For those paying attention to education reform conversations in the Twin Cities, one thing might seem to be missing: the voices of the families, communities, and students reform movements say they are focused on. Yes, there are endless dictates and conclusions from every side about what families want, or what is good for students, but what do the families and students really think about all of this?
I have been dwelling on this for a couple of weeks now, since I attended an education forum put on by Minnesota Neighborhoods Organizing for Change (NOC), and held at the Minneapolis Urban League. The forum brought together local educators and activists to discuss education reform ideas from within north Minneapolis, rather than from outside of it, which often seems to be the case.
One of the featured speakers at this forum was Chicago teacher and activist Jitu Brown. Brown is a passionate advocate for education, and has been on the frontlines of protests in Chicago over the recent closure of a large number of public schools there.
At the education forum, Brown began his talk by quoting Kwame Nkrumah, the first president of Ghana, saying: “It is far better to be free to govern or misgovern yourself than to be governed by anybody else.” He then went on to declare that the “education crisis” in the United States is “not an accident,” saying that creating a “good school is not a mystery.”
As Brown described it, a “good school” is one that promotes the arts as heavily as it does math or reading. In Brown’s experience, art, including creative writing, made a big difference in his own education on the south side of Chicago, and he would like to see this restored to public education. He also told the crowd that Chicago is “getting out of the neighborhood school business,” and noted that, in his community, “everything is for sale.”
Brown grew up on the south side of Chicago, and he was educated there. He still lives there, is raising his own family there, and is an educator. The schools being closed in Chicago are in neighborhoods like his, with high poverty rates and higher percentages of non-white residents. For him, the debate over how to “fix” schools is personal.
And that’s just the point. Brown is out to “fix” schools, just like anyone else who has weighed in on this issue, from Education Secretary Arne Duncan to local education reform interests. Brown energized those attending NOC’s education forum by offering a “Sustainable School Transformation” plan, which is not a new idea, but is one worth examining more closely.
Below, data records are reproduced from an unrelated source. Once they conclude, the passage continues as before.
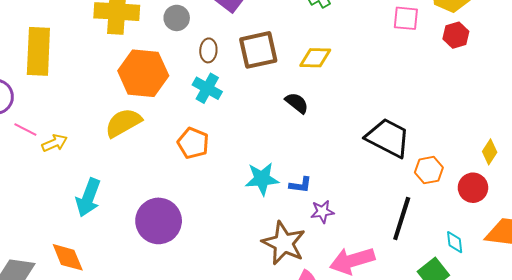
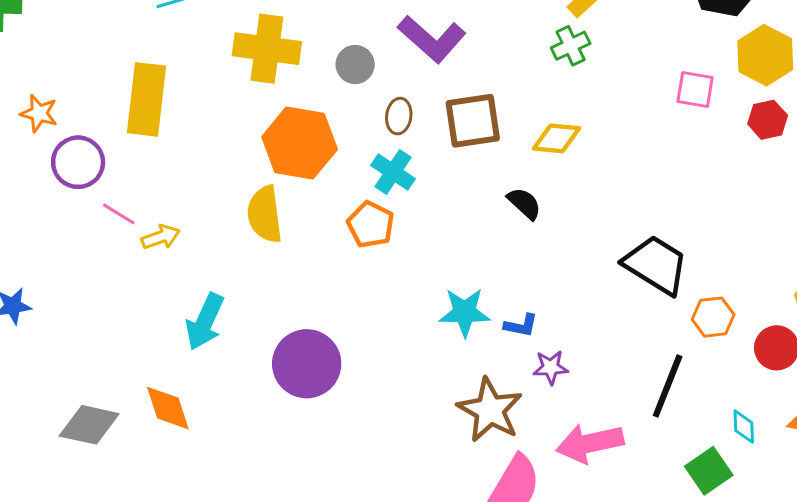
yellow semicircle: (123, 123) -> (265, 214), turned -72
orange pentagon: (193, 143) -> (371, 225), moved

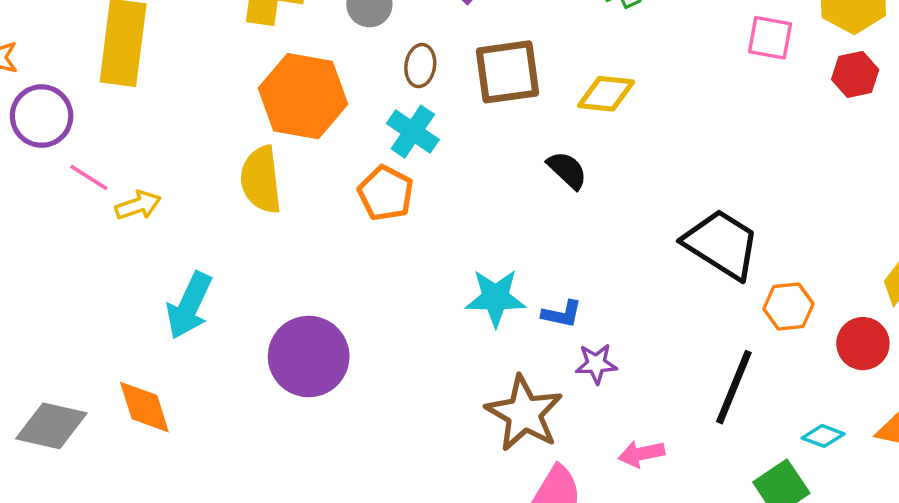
cyan diamond: (744, 427) -> (823, 436), turned -68
pink arrow: (590, 443) -> (641, 454), size x0.6

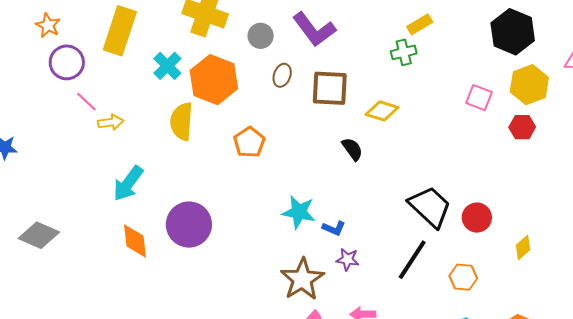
cyan cross: (413, 132) -> (167, 66), moved
orange hexagon: (788, 306) -> (463, 277), moved
red circle: (863, 344) -> (477, 218), moved
black line: (734, 387) -> (412, 260), moved
orange diamond: (144, 407) -> (135, 241), moved

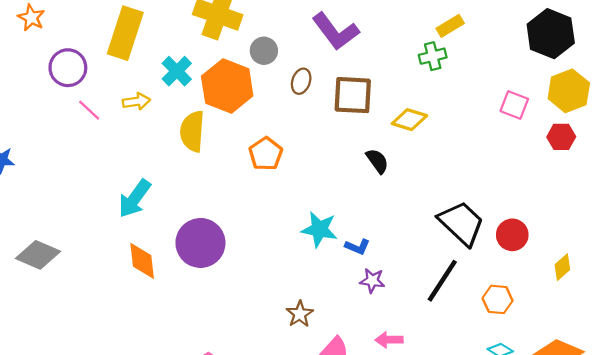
orange star: (48, 25) -> (31, 18), moved
gray circle: (261, 36) -> (264, 51), moved
yellow arrow: (111, 122) -> (136, 101), moved
brown star: (302, 279) -> (300, 314), moved, size x0.6

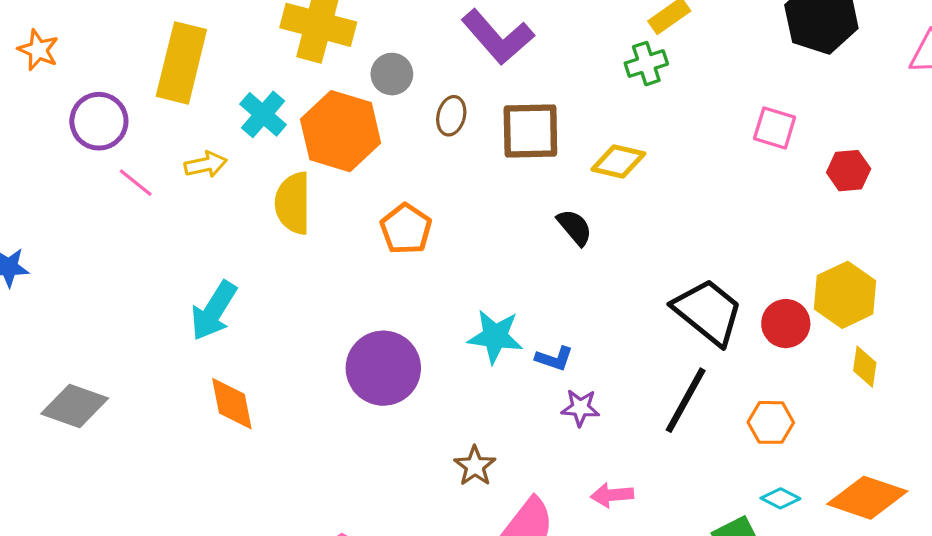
yellow hexagon: (569, 91) -> (845, 295), moved
purple circle: (200, 243) -> (383, 368), moved
yellow diamond: (562, 267) -> (865, 367), turned -36

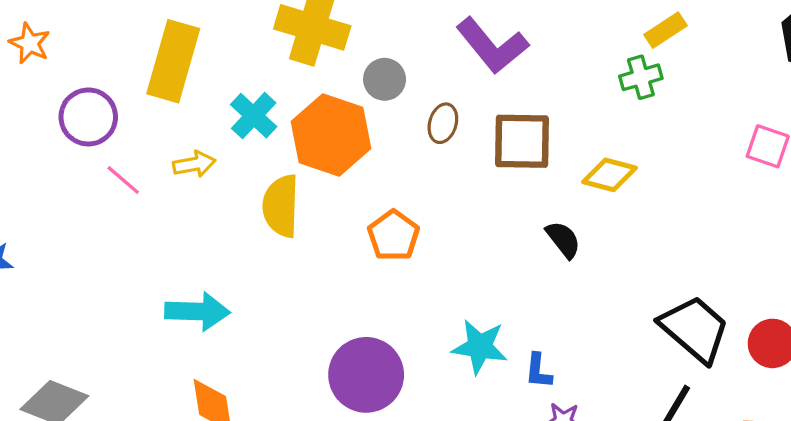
cyan arrow: (214, 311) -> (197, 311), turned -122
blue L-shape: (554, 359) -> (538, 371), turned 75

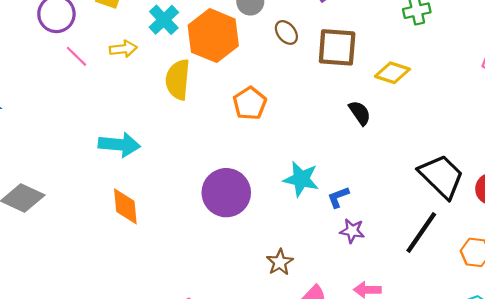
brown ellipse: (443, 123) -> (286, 32), turned -60
blue L-shape: (538, 371) -> (338, 197), turned 60

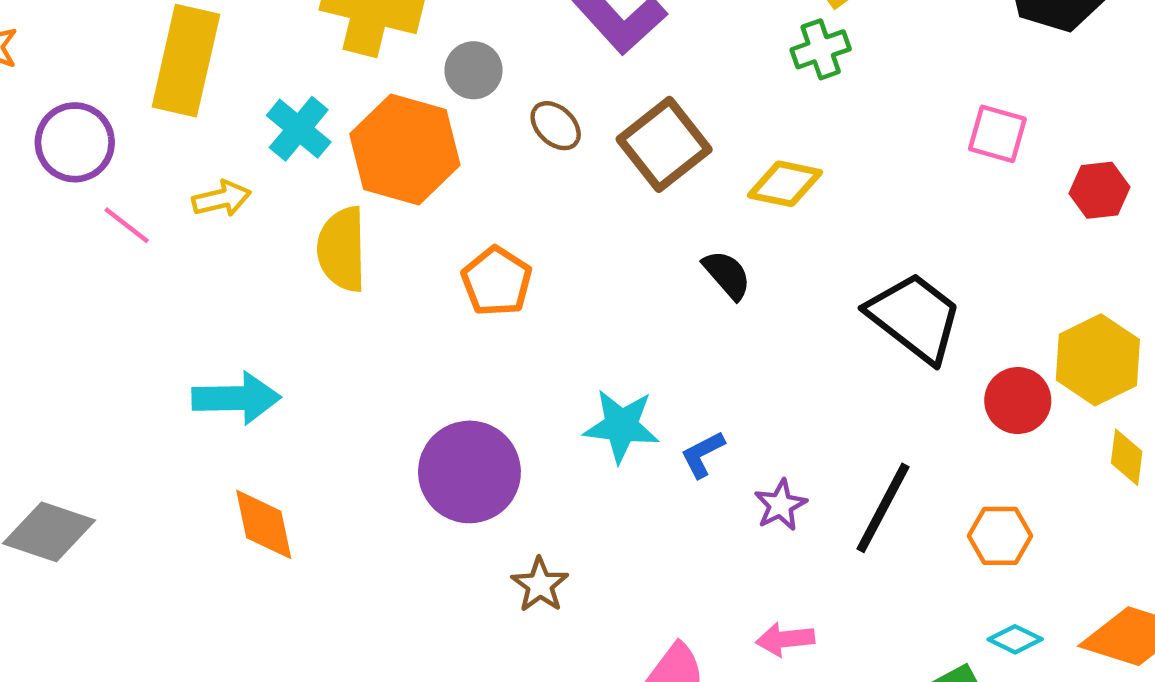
brown square: (337, 47) -> (664, 144), turned -36
black trapezoid: (441, 176) -> (915, 317), moved
purple star: (352, 231) -> (780, 505), moved, turned -30
brown star: (280, 262) -> (540, 585), moved

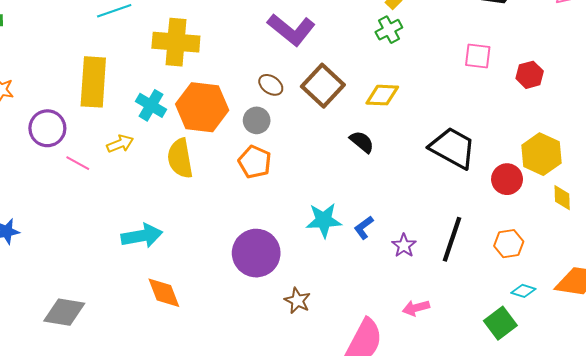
gray circle: (473, 70) -> (257, 120), moved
The National Opportunity to Learn Campaign wrote about the sustainable school transformation movement back in 2010, noting that, “For too long, low-income communities of color have been targeted for top-down school improvement efforts.” This “opportunity to learn” campaign has argued for putting the families, teachers, and students who live in these communities at the forefront of school reform plans, noting that improvement strategies often fail because they are not “grounded in a collective vision or owned by those who must put them into effect.”
In a climate of increasing tension and polarization around how to improve our schools, is a more inclusive, community-led approach the way to go?